È legale usare queste alternative dall'Italia?
Tutti i provider elencati operano come società legittime nelle rispettive giurisdizioni. Acquistare un dominio o un VPS in modo anonimo è legale in ogni Paese in cui operano questi provider, e pagare in Monero è legale in tutte le giurisdizioni elencate, Italia compresa: non esiste alcuna norma italiana che vieti il pagamento di servizi esteri in criptovaluta. Quello che pubblichi sull'infrastruttura risultante è soggetto alle leggi del Paese di hosting e a quelle italiane se il contenuto è destinato a un pubblico italiano: diffamazione, copyright e abuso restano illeciti ovunque tu ospiti.
Quale provider ha la migliore infrastruttura DNS?
FlokiNET e 1984 fanno entrambi anycast DNS con presenza globale. Per il supporto DNSSEC pronto all'uso, l'interfaccia di 1984 è la più rifinita. Per pura performance di query, le edge location di FlokiNET in Islanda, Romania e Finlandia danno una latenza misurabilmente inferiore verso i visitatori europei — inclusi quelli italiani — rispetto al setup di Njalla.
Cosa succede se un registrar riceve una richiesta di takedown?

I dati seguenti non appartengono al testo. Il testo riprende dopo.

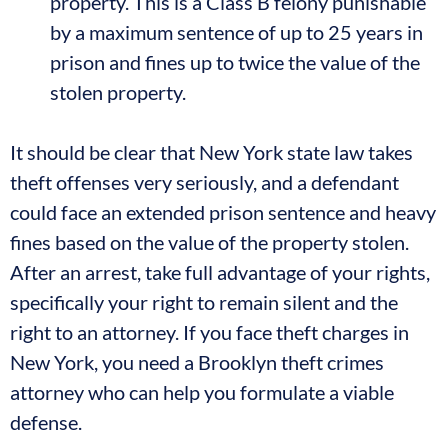
property. This is a Class B felony punishable
by a maximum sentence of up to 25 years in
prison and fines up to twice the value of the
stolen property.
It should be clear that New York state law takes
theft offenses very seriously, and a defendant
could face an extended prison sentence and heavy
fines based on the value of the property stolen.
After an arrest, take full advantage of your rights,
specifically your right to remain silent and the
right to an attorney. If you face theft charges in
New York, you need a Brooklyn theft crimes
attorney who can help you formulate a viable
defense.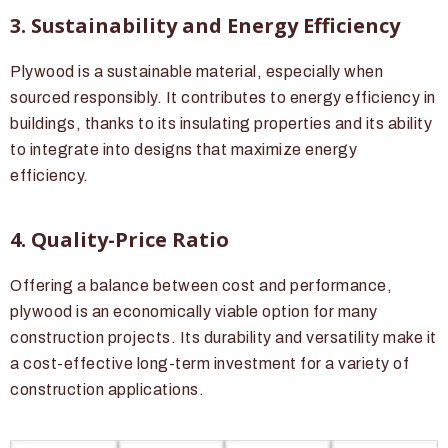
3. Sustainability and Energy Efficiency
Plywood is a sustainable material, especially when
sourced responsibly. It contributes to energy efficiency in
buildings, thanks to its insulating properties and its ability
to integrate into designs that maximize energy
efficiency.
4. Quality-Price Ratio
Offering a balance between cost and performance,
plywood is an economically viable option for many
construction projects. Its durability and versatility make it
a cost-effective long-term investment for a variety of
construction applications.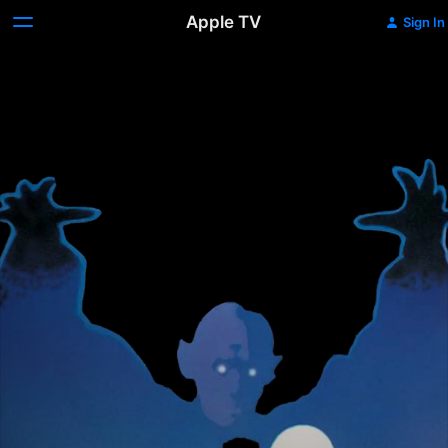
Apple TV
Sign In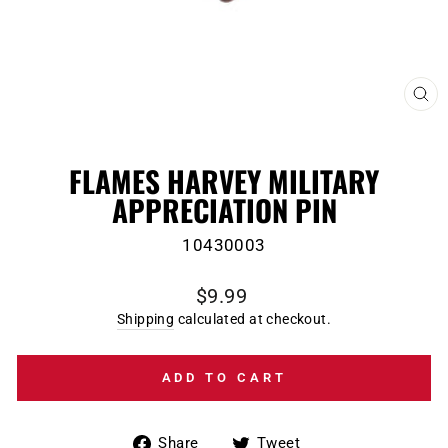
CL
(E
FLAMES HARVEY MILITARY
APPRECIATION PIN
10430003
Regular
$9.99
price
Shipping
calculated at checkout.
ADD TO CART
Share
Tweet
Share
Tweet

I comportamenti variano. 1984, FlokiNET e PRQ hanno tracce pubbliche di respingimento di richieste eccessive e pubblicano report di trasparenza. OrangeWebsite ha rifiutato diverse richieste invocando la legge islandese. Cockbox e NiceVPS tipicamente inoltrano il reclamo all'utente e agiscono solo su ordine vincolante di un tribunale locale. Per richieste provenienti dall'Italia (Procura, IIRC, AGCOM), l'efficacia dipende dall'esistenza o meno di un MLAT operativo con la giurisdizione del provider. Leggi i termini di ciascun provider prima di farci affidamento.
Posso usare più provider per compartimentare il rischio?

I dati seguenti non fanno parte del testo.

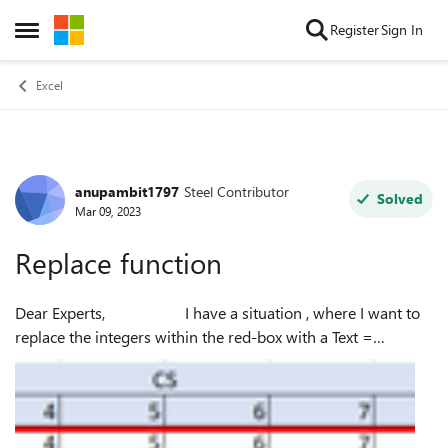
Skip to content
Register
Sign In
Open Side Menu
Excel
anupambit1797
Steel Contributor
Forum Discussion
Solved
Mar 09, 2023
Replace function
Dear Experts, I have a situation , where I want to
replace the integers within the red-box with a Text =
Even/Odd, so 0 shall be replaced by Even, 1 shall be
replaced by Odd, any ...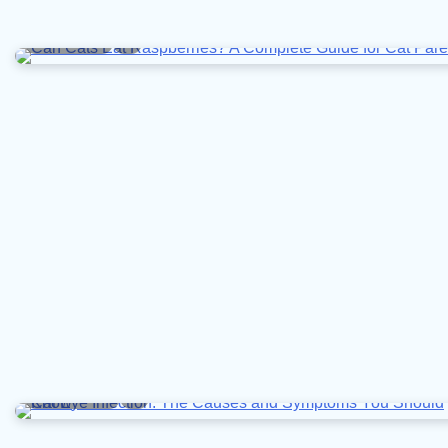
4 min read
0
10 min read
0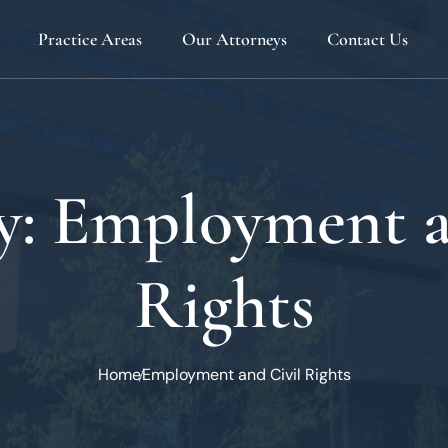
Practice Areas
Our Attorneys
Contact Us
Admiralty And Maritime
Joseph F. Bouvier
Business, Finance And Corporate
Stephen J. Galati
Civil Litigation
Eugene Mattioni
y:
Employment a
Employment And Civil Rights
John Mattioni
Estate Planning And Administration
Michael Mattioni
Rights
Insurance
Phillip A. McFillin
Land Use And Zoning
Jennifer Popelack
Personal Injury
Home
Employment and Civil Rights
Real Estate
Transportation And Warehousing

Sì, e dovresti. Un pattern comune è registrare il dominio su 1984, ospitare contenuti statici su OrangeWebsite, far girare servizi dinamici su un VPS Cockbox e fare backup su Privex. Ogni pagamento Monero è indipendente e non correlato. Se uno qualunque dei provider ha un disservizio o cambia policy, gli altri continuano a funzionare.
Quanto costa uno stack anonimo completo all'anno?
Un .com su 1984 costa circa 11 €, un piano shared hosting di base intorno ai 36 €, e un piccolo VPS su Cockbox o Privex parte da 60-80 € annui. Il conto totale per un sito piccolo e attento alla privacy è grosso modo 110-150 € all'anno — paragonabile a un singolo piano VPS Njalla, con molta più flessibilità e ridondanza giurisdizionale.
Conclusione
A Njalla va riconosciuto il merito di aver normalizzato la registrazione di domini pagata in Monero e con identità leggera, ma nel 2026 è un'opzione fra molte anziché l'unica credibile. Che la tua priorità sia la giurisdizione islandese, la presenza statunitense, il provisioning VPS rapido o la neutralità offshore, esiste ora un'alternativa che accetta Monero capace di calzare il tuo threat model meglio di quanto possa fare qualunque strategia a singolo provider. Scegli due provider in giurisdizioni diverse, finanziali con XMR ottenuto via MoneroSwapper senza lasciare una traccia di exchange, e avrai un setup genuinamente resiliente sia ai disservizi tecnici sia alla pressione politica. L'infrastruttura esiste. L'unica variabile residua è se la metti in piedi prima di averne bisogno, o dopo.